As for me, I've spent a lot of time imitating the works of writers I admire
-- from Ezra Pound to Charles Bernstein -- and have always been interested
in trying everything possible to write a poem. There are a huge amount of
formal explorations that the Language poets have made, and I certainly
identify strongly with this impetus toward radical new methods. However,
I've also been interested in writers the Language poets never took under
their wings (usually non-Americans, like Ian Hamilton Finlay, Haroldo de
Campos, etc., or not "avant-garde" like Martin Johnston, an Australian), and
have tended to want to avoid the American-centric, Oedipal attitudes -- WE
are the next big generation -- that have marred some of their approach.
As I suggested above, I'm much more interested in the idea of the poet as
cultural agent and "witness", of a reinvestigation of some of those""libertarian" poetics attitudes (and am avoiding the academy at all costs),
as well as a reconciliation of my own specificity as an Asian American
writer with the more theoretical, methodical, post-humanist aspects of the
group.
I've moved very much into digital technology with my work. Most of my most
ambitious projects have been for the internet (they appear at www.ubu.com).""The Dreamlife of Letters," for example, is a long Flash piece that owes a
big debt to Brazilian concrete (it's my love letter to that country), and my
new piece, "The Truth Interview," a collaboration with the poet Kim
Rosenfield, is not a poem at all but a collage of animated texts, an
interview/profile of Rosenfield, a sort of "web portal," and travesties of
common web phenomena such as the pop-up box advertisement and the subliminal
sexual ploys in web imagery.
I also deal with "avatars," having written a long sequence in the voice of
someone named "Roger Pellett." Though these are traditional "poems" --
words on a page -- I somehow attribute them to the anonymity that is natural
to web culture, and is an open field for play.

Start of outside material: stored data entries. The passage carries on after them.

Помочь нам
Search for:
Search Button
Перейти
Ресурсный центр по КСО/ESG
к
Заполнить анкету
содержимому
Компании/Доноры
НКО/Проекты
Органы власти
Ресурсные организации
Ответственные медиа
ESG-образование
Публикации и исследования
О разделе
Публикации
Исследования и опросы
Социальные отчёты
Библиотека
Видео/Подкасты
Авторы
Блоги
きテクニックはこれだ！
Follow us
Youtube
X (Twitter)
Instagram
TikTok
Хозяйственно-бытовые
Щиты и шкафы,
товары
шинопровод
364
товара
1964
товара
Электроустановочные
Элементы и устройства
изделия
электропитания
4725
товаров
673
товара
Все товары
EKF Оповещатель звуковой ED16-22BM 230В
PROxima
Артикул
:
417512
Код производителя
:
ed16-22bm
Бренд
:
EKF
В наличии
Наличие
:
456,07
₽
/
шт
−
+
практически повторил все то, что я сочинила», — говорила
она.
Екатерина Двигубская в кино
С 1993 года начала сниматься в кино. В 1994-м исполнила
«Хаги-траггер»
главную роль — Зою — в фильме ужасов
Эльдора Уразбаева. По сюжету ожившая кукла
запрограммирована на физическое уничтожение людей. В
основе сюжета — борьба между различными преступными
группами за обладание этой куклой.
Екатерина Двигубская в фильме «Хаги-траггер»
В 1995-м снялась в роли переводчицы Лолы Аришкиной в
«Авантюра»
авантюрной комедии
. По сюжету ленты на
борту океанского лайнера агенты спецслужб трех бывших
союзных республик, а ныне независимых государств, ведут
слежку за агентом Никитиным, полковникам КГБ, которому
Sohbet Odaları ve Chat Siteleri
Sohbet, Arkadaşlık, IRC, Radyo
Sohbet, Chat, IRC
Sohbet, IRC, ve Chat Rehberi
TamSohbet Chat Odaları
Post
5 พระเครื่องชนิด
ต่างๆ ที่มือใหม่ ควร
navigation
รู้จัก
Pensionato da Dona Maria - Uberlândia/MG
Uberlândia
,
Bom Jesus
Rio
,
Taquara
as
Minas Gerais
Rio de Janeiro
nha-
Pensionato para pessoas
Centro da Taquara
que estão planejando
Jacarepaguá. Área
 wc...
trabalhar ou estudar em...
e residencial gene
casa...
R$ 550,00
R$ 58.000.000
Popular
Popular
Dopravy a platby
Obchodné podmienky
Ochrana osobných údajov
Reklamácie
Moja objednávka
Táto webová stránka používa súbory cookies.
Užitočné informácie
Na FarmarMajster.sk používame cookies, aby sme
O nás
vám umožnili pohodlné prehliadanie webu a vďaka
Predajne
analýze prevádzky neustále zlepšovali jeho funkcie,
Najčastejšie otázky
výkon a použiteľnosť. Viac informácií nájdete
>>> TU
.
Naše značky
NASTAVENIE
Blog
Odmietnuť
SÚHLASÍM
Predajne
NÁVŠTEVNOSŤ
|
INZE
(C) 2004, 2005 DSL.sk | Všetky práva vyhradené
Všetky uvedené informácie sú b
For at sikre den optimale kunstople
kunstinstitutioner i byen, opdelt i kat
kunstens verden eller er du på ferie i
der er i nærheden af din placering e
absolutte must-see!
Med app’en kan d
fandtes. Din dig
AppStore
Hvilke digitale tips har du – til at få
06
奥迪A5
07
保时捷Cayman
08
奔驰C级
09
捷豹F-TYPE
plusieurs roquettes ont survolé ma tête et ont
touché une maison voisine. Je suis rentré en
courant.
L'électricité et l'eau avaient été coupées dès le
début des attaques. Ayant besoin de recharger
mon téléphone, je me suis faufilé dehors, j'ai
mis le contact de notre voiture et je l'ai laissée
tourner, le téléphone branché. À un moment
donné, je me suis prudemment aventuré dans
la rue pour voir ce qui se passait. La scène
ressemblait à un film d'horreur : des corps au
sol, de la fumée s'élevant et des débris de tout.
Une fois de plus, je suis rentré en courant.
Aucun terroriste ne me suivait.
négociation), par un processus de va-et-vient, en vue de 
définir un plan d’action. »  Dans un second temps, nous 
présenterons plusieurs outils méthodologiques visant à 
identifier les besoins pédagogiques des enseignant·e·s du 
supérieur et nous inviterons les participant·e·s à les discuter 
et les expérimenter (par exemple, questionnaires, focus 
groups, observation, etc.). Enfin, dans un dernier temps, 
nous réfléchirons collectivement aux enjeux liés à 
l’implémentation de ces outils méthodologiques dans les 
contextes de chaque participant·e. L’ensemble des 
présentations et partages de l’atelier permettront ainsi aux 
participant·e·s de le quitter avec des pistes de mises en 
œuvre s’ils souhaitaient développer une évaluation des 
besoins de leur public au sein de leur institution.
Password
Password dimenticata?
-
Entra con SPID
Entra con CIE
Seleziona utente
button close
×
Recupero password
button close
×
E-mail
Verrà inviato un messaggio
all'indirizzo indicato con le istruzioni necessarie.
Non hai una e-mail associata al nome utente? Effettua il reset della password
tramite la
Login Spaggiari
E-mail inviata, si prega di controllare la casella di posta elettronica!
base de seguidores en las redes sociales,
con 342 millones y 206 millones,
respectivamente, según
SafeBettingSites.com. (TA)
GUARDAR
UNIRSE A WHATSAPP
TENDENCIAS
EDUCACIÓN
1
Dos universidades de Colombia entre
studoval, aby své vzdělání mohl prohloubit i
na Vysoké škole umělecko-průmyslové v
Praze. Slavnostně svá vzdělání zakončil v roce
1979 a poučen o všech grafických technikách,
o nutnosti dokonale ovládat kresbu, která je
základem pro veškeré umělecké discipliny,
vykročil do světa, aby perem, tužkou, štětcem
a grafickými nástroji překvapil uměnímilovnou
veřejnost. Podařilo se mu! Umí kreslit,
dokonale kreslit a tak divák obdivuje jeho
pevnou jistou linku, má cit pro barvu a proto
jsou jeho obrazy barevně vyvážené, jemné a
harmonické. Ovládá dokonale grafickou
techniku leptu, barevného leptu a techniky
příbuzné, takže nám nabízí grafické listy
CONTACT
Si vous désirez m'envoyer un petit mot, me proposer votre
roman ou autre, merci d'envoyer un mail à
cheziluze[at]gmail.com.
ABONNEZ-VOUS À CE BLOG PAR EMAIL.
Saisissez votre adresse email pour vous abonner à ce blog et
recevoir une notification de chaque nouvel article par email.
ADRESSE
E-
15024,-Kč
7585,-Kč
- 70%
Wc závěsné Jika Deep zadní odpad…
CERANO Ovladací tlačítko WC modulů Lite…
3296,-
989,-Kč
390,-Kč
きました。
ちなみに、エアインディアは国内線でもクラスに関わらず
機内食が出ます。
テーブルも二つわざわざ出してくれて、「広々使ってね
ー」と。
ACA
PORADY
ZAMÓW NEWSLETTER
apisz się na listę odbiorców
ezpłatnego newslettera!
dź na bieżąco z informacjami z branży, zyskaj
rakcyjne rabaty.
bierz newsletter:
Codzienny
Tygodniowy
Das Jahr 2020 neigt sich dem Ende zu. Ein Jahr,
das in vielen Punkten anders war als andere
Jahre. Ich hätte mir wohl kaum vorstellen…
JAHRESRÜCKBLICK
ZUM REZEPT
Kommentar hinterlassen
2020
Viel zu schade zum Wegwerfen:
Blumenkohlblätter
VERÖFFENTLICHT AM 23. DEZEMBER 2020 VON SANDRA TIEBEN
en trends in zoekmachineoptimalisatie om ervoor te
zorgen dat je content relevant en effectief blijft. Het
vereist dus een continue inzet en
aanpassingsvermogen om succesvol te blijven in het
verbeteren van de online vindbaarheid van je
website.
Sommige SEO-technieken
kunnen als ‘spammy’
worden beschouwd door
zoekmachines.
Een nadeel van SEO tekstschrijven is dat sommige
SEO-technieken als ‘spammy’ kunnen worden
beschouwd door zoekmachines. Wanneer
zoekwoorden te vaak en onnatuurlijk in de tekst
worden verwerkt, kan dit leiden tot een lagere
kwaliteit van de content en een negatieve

I think my work is a direct descendant of that of the Language poets, but
because of this attention to digital culture, I am more prone to see text as""data" and even less as the autonomous art-works and sanctified language
that Language poets themselves once criticized, and yet for the most part
didn't overcome or replace with new attitudes. My closest peers in this
effort have been those centered around the ubu chat group -- Darren
Wershler-Henry, Kenneth Goldsmith, etc. -- but since I live in New York, I
am in constant contact with writers of many stripes, and hope to steal from
them also.
My hope is that my work will remain public, like the way graffitti is
public, and will never be marred by a critic's misguided attempt to place it
back into the box of continental Modernism.